Captain of the Ship Doctrine
Under the Captain of the Ship Doctrine, the doctor is responsible for everything that happens while he is in charge, whether it was done by people under his control or not. If another surgeon comes in to help him and makes a mistake, he can still be held responsible, even though the other doctor is a fully-qualified specialist. This doctrine imposes more responsibility on the doctor than the Borrowed Servant Doctrine; however, a lot of states do not recognize it.
Borrowed Servant Doctrine
Under the Borrowed Servant Doctrine, a doctor is only responsible for the people under his supervision and control. Under this doctrine, he cannot be held responsible for the actions of another specialist.
If a doctor or hospital has the authority to control someone else, that person may be his agent or the hospital’s agent, and the doctor or hospital can be held liable for the agent’s actions. They may be in different locations and have never met. What matters is the Authority to Control, not actual control.

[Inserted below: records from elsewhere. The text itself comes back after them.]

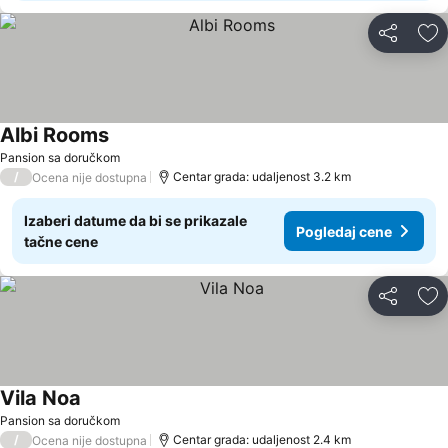
Deli
Do
Albi Rooms
Pansion sa doručkom
/
Centar grada: udaljenost 3.2 km
Ocena nije dostupna
Izaberi datume da bi se prikazale
Pogledaj cene
tačne cene
Deli
Do
Vila Noa
Pansion sa doručkom
/
Centar grada: udaljenost 2.4 km
Ocena nije dostupna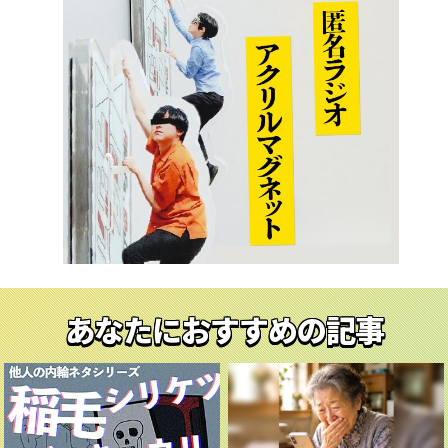
あなたにおすすめの記事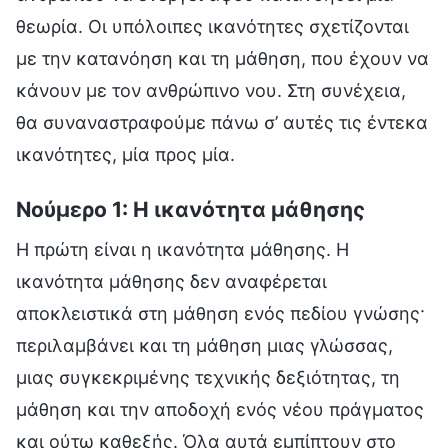
θεωρία. Οι υπόλοιπες ικανότητες σχετίζονται
με την κατανόηση και τη μάθηση, που έχουν να
κάνουν με τον ανθρώπινο νου. Στη συνέχεια,
θα συναναστραφούμε πάνω σ’ αυτές τις έντεκα
ικανότητες, μία προς μία.
Νούμερο 1: Η ικανότητα μάθησης
Η πρώτη είναι η ικανότητα μάθησης. Η
ικανότητα μάθησης δεν αναφέρεται
αποκλειστικά στη μάθηση ενός πεδίου γνώσης·
περιλαμβάνει και τη μάθηση μιας γλώσσας,
μιας συγκεκριμένης τεχνικής δεξιότητας, τη
μάθηση και την αποδοχή ενός νέου πράγματος
και ούτω καθεξής. Όλα αυτά εμπίπτουν στο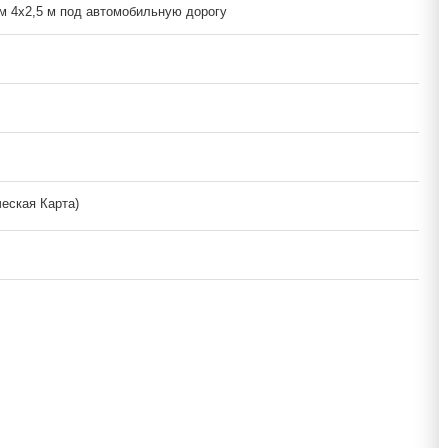
м 4х2,5 м под автомобильную дорогу
ческая Карта)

In a Colorado malpractice case, a ski instructor suffered a broken knee on the slopes. The municipality where he was injured had an arrangement with a Denver hospital that all accident cases would be taken to the office of a local pediatrician, who would give emergency treatment, and send the patient on to the Denver hospital. Even though the man asked to be taken to a nearby orthopaedic surgeon, the rescue squad took him to the pediatrician, who manipulated the knee, tearing the ligaments, and causing permanent damage. When the man sued, the Denver hospital claimed that its contract was with the town, and the hospital had no control over the pediatrician. But, the court held that the pediatrician was acting as the hospital’s agent, because the hospital had the authority to tell the pediatrician to send it all injured people brought in by the rescue squad. The jury awarded the plaintiff damages against all three: the pediatrician, the hospital, and the municipality.
In a New York case, a heart specialist engaged a retired doctor to make follow-up visits to his patients in the hospital and at home, as they were convalescing. The arrangement was that the retired doctor would charge the patients directly for his services and could be completely independent. The retired doctor missed signs of a recurring heart attack in an elderly lady and she died. The heart specialist claimed that he was not responsible for the doctor, who was an independent physician. But, the court held that the retired doctor was acting as the heart specialist’s agent, because the specialist had the authority to tell him how to treat his patients.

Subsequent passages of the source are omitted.